Meloni scende in campo per il Sì. Bufera su Bartolozzi: “Togliamo di mezzo le toghe”
La premier lancia un video-appello sul referendum. Opposizioni all’attacco dopo le frasi della capo di Gabinetto di Nordio
Nel giorno in cui Giorgia Meloni decide di intervenire direttamente nella campagna referendaria, una nuova polemica scuote il fronte politico. A innescarla sono le parole di Giusy Bartolozzi, capo di Gabinetto del ministro della Giustizia Carlo Nordio, che durante un incontro avrebbe dichiarato: “Votate Sì e ci leviamo di mezzo la magistratura, è un plotone di esecuzione”. Un’espressione che ha immediatamente acceso la reazione delle opposizioni, già critiche verso l’impianto della riforma.

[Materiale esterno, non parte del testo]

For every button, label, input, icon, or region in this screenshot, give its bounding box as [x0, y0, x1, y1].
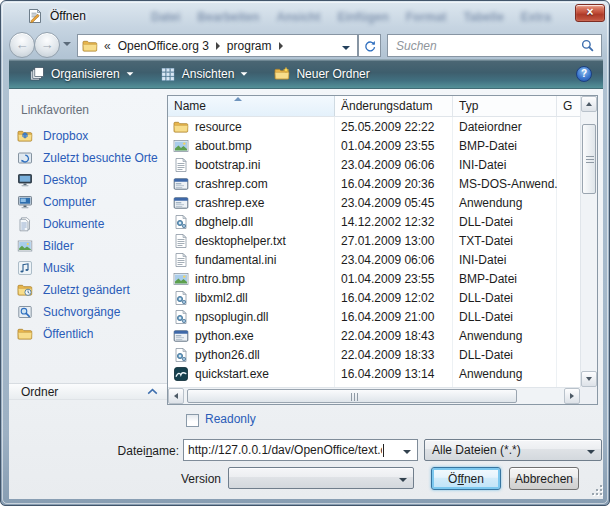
horizontal-scrollbar[interactable]: [168, 387, 580, 404]
scroll-up-button[interactable]: [581, 96, 597, 112]
file-type: DLL-Datei: [453, 310, 557, 324]
computer-icon: [17, 194, 33, 210]
file-type: INI-Datei: [453, 253, 557, 267]
sidebar-item-label: Suchvorgänge: [43, 305, 120, 319]
sidebar-item-musik[interactable]: Musik: [9, 257, 167, 279]
file-modified-date: 23.04.2009 06:06: [335, 158, 453, 172]
sidebar-item-bilder[interactable]: Bilder: [9, 235, 167, 257]
readonly-checkbox[interactable]: [186, 414, 199, 427]
vertical-scroll-thumb[interactable]: [582, 124, 596, 194]
file-row[interactable]: quickstart.exe16.04.2009 13:14Anwendung: [168, 364, 580, 383]
address-dropdown-icon[interactable]: [342, 39, 350, 53]
file-type: INI-Datei: [453, 158, 557, 172]
column-header-name[interactable]: Name: [168, 96, 335, 116]
background-menu-item: Bearbeiten: [197, 10, 259, 24]
sidebar-item-desktop[interactable]: Desktop: [9, 169, 167, 191]
file-name: libxml2.dll: [195, 291, 248, 305]
file-row[interactable]: about.bmp01.04.2009 23:55BMP-Datei: [168, 136, 580, 155]
sidebar-item-label: Dropbox: [43, 129, 88, 143]
sidebar-item-dropbox[interactable]: Dropbox: [9, 125, 167, 147]
breadcrumb-segment[interactable]: OpenOffice.org 3: [111, 39, 216, 53]
breadcrumb-overflow-chevron[interactable]: «: [104, 39, 111, 53]
views-label: Ansichten: [182, 67, 235, 81]
folders-expander[interactable]: Ordner: [9, 383, 167, 400]
file-row[interactable]: desktophelper.txt27.01.2009 13:00TXT-Dat…: [168, 231, 580, 250]
file-row[interactable]: bootstrap.ini23.04.2009 06:06INI-Datei: [168, 155, 580, 174]
sidebar-item--ffentlich[interactable]: Öffentlich: [9, 323, 167, 345]
resize-grip[interactable]: [593, 485, 602, 494]
filetype-select[interactable]: Alle Dateien (*.*): [424, 439, 602, 461]
breadcrumb-separator-icon[interactable]: [279, 42, 283, 50]
help-icon[interactable]: [576, 66, 592, 82]
back-button[interactable]: ←: [9, 32, 35, 58]
filetype-dropdown-icon: [587, 443, 595, 457]
file-name: bootstrap.ini: [195, 158, 260, 172]
file-row[interactable]: crashrep.exe23.04.2009 05:45Anwendung: [168, 193, 580, 212]
organize-button[interactable]: Organisieren: [21, 62, 142, 86]
file-type: DLL-Datei: [453, 215, 557, 229]
breadcrumb: OpenOffice.org 3program: [111, 39, 283, 53]
vertical-scrollbar[interactable]: [580, 96, 597, 387]
background-menu-item: Extras: [521, 10, 551, 24]
views-button[interactable]: Ansichten: [152, 62, 257, 86]
sort-ascending-icon: [234, 97, 242, 101]
file-row[interactable]: libxml2.dll16.04.2009 12:02DLL-Datei: [168, 288, 580, 307]
refresh-button[interactable]: [358, 34, 381, 57]
file-name: intro.bmp: [195, 272, 245, 286]
sidebar-item-label: Öffentlich: [43, 327, 93, 341]
search-input[interactable]: Suchen: [387, 34, 602, 57]
open-file-dialog: Öffnen DateiBearbeitenAnsichtEinfügenFor…: [0, 0, 610, 506]
file-row[interactable]: python26.dll22.04.2009 18:33DLL-Datei: [168, 345, 580, 364]
scroll-left-button[interactable]: [168, 388, 184, 404]
file-type: Anwendung: [453, 367, 557, 381]
sidebar-item-computer[interactable]: Computer: [9, 191, 167, 213]
file-row[interactable]: python.exe22.04.2009 18:43Anwendung: [168, 326, 580, 345]
file-name: crashrep.com: [195, 177, 268, 191]
new-folder-button[interactable]: Neuer Ordner: [266, 62, 377, 86]
scroll-down-button[interactable]: [581, 371, 597, 387]
breadcrumb-segment[interactable]: program: [220, 39, 279, 53]
text-file-icon: [173, 157, 189, 173]
address-bar[interactable]: « OpenOffice.org 3program: [77, 34, 358, 57]
forward-arrow-icon: →: [41, 37, 54, 52]
version-select[interactable]: [228, 467, 414, 489]
sidebar-item-label: Desktop: [43, 173, 87, 187]
file-modified-date: 16.04.2009 13:14: [335, 367, 453, 381]
file-row[interactable]: fundamental.ini23.04.2009 06:06INI-Datei: [168, 250, 580, 269]
file-modified-date: 23.04.2009 06:06: [335, 253, 453, 267]
background-menu-item: Format: [406, 10, 447, 24]
open-button[interactable]: Öffnen: [431, 467, 501, 490]
file-row[interactable]: dbghelp.dll14.12.2002 12:32DLL-Datei: [168, 212, 580, 231]
folders-expander-label: Ordner: [21, 385, 58, 399]
filename-dropdown-icon[interactable]: [403, 443, 411, 457]
scroll-right-button[interactable]: [564, 388, 580, 404]
file-row[interactable]: resource25.05.2009 22:22Dateiordner: [168, 117, 580, 136]
file-row[interactable]: crashrep.com16.04.2009 20:36MS-DOS-Anwen…: [168, 174, 580, 193]
sidebar-item-label: Computer: [43, 195, 96, 209]
recent-places-icon: [17, 150, 33, 166]
recent-changed-icon: [17, 282, 33, 298]
file-name: about.bmp: [195, 139, 252, 153]
sidebar-item-dokumente[interactable]: Dokumente: [9, 213, 167, 235]
address-folder-icon: [82, 38, 98, 54]
file-modified-date: 25.05.2009 22:22: [335, 120, 453, 134]
dll-file-icon: [173, 347, 189, 363]
horizontal-scroll-thumb[interactable]: [187, 389, 517, 403]
column-header-modified[interactable]: Änderungsdatum: [335, 96, 453, 116]
column-header-size[interactable]: G: [557, 96, 580, 116]
application-icon: [173, 176, 189, 192]
sidebar-item-zuletzt-ge-ndert[interactable]: Zuletzt geändert: [9, 279, 167, 301]
filename-input[interactable]: http://127.0.0.1/dav/OpenOffice/text.odt: [183, 439, 418, 461]
close-button[interactable]: ×: [575, 4, 605, 22]
file-modified-date: 16.04.2009 20:36: [335, 177, 453, 191]
file-row[interactable]: npsoplugin.dll16.04.2009 21:00DLL-Datei: [168, 307, 580, 326]
cancel-button[interactable]: Abbrechen: [509, 467, 579, 490]
column-header-type[interactable]: Typ: [453, 96, 557, 116]
forward-button[interactable]: →: [34, 32, 60, 58]
sidebar-item-suchvorg-nge[interactable]: Suchvorgänge: [9, 301, 167, 323]
dropbox-folder-icon: [17, 128, 33, 144]
history-dropdown-icon[interactable]: [63, 42, 71, 46]
dll-file-icon: [173, 214, 189, 230]
file-row[interactable]: intro.bmp01.04.2009 23:55BMP-Datei: [168, 269, 580, 288]
sidebar-item-zuletzt-besuchte-orte[interactable]: Zuletzt besuchte Orte: [9, 147, 167, 169]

La premier, intanto, pubblica sui social un video di tredici minuti in cui invita a sostenere il Sì: “Votare Sì per una giustizia più libera”, afferma, rivendicando la necessità di un cambiamento strutturale. Un intervento che il leader del Movimento 5 Stelle, Giuseppe Conte, giudica una forzatura: “Sta politicizzando il referendum”, dichiara al Forum ANSA, aggiungendo che “il disegno della riforma è lo stesso della P2” e accusando Meloni e Nordio di incoerenza.
A difendere la consultazione intervengono i presidenti dei Comitati per il Sì, Giuseppe Petrelli e Franco Zanon: “No a una campagna basata sulla paura. Con la riforma i cittadini conquistano più diritti”, sostengono, respingendo le critiche e rivendicando la natura garantista del progetto.
Sul fronte istituzionale, la giornata è segnata anche dalla celebrazione al Quirinale della Giornata delle donne. Il Presidente della Repubblica ricorda i progressi compiuti, ma invita a non abbassare la guardia: “La Repubblica ha dato molto alle donne e le donne hanno dato molto alla Repubblica, ma l’equilibrio uomo-donna non è ancora pari”. Un monito che risuona mentre il dibattito politico continua a infiammarsi.